Turkey tells a similar story. With local currency inflation running at extreme levels, Turkish users are converting to USDT and earning yield on those holdings. Many never convert back to lira at all. The stablecoin wallet has replaced both the savings account and the bank card in a single step.

Nigeria followed a sharp path in early 2025. A sudden currency devaluation triggered a direct spike in on-chain stablecoin volume as savers rushed to preserve purchasing power.

Turkey alone processed over $63 billion in cross-border stablecoin payments in 2024, according to Morgan Stanley data. Standard Chartered identifies Egypt, Pakistan, Bangladesh, India, Brazil, and Kenya as markets facing significant deposit outflows toward stablecoins.

The motivation isn’t greed. It’s survival. These savers aren’t chasing higher returns. They want their capital to still be worth something next year.

The Numbers Behind the Migration

The macro data confirms what individual savers are already experiencing.

Argentina and Turkey savers replace collapsed local currencies with stablecoins

Standard Chartered projects the stablecoin market will reach $2 trillion by 2028. Morgan Stanley notes that stablecoin issuers now hold roughly $182 billion in US Treasury bills, placing them among the largest sovereign debt holders globally.

These aren’t speculative positions. They’re savings flows seeking three things simultaneously: stability, yield, and immediate access. Traditional term deposits offer stability and yield. They explicitly deny access. That single flaw is now driving a structural migration.

Stablecoin Yield and the Regulatory Friction

The on-chain earn model isn’t frictionless. Regulatory frameworks are catching up, and not always in savers’ favor.

The US GENIUS Act, passed in 2025, prohibits US-compliant stablecoin issuers from paying direct yields. This could reshape how American-facing wallets design their earn products. The EU’s MiCA framework creates comprehensive rules for stablecoin issuers across Europe, establishing a new compliance layer for the entire industry.

Bitget Wallet operates as a self-custodial wallet, meaning users hold their own private keys and the wallet provider never takes custody of funds. That distinction places it in a different regulatory category than bank deposits or custodial stablecoin accounts.

Jamie acknowledged that Bitget Wallet actively monitors and adapts to local regulatory requirements across all its markets. The legal landscape is still forming. But savers aren’t waiting for clarity before making decisions.

The Structural Migration Is Already Underway

The $200 million quarterly subscription figure at a single wallet is one data point in a much larger movement. Savers in developed markets are choosing flexibility. Savers in high-inflation economies are choosing survival. Both groups are arriving at the same destination: on-chain yield accounts that banks simply can’t compete with.

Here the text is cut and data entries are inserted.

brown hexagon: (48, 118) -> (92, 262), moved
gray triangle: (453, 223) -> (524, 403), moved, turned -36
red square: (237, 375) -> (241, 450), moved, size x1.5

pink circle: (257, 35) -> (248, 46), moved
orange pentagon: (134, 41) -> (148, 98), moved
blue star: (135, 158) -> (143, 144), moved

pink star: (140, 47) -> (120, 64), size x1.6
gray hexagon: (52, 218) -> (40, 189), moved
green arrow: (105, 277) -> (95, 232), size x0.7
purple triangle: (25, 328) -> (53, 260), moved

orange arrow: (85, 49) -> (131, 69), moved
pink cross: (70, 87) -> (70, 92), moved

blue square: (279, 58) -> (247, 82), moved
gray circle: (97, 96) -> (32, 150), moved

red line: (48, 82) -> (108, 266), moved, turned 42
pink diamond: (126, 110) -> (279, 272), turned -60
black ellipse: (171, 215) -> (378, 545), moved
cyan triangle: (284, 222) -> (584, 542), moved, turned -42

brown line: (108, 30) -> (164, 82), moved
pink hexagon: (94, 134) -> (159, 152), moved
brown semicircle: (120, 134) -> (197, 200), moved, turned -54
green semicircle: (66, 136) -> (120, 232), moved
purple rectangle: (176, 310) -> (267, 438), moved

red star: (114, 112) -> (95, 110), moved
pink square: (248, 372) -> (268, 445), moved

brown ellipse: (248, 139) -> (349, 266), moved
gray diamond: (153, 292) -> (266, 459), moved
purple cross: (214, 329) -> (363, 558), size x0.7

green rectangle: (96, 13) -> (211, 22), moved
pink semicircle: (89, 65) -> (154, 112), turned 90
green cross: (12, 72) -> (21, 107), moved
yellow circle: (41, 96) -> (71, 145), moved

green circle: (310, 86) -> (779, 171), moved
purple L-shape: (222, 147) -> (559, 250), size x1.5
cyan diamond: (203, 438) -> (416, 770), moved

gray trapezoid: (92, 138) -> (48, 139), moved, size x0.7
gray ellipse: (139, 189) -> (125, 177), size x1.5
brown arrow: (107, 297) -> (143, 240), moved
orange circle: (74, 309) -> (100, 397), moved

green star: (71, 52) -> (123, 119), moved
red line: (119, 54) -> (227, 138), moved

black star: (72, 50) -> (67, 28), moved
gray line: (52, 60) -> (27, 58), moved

Traditional term deposits will still exist. Some savers will keep using them. But the structural advantage that banks held for decades, being the only place to earn interest on cash savings, is gone. On-chain alternatives offer the same stability, comparable or better yields, and the one thing banks refused to provide: your money back whenever you actually need it.

That’s not a niche product for crypto enthusiasts. That’s a better savings account for everyone.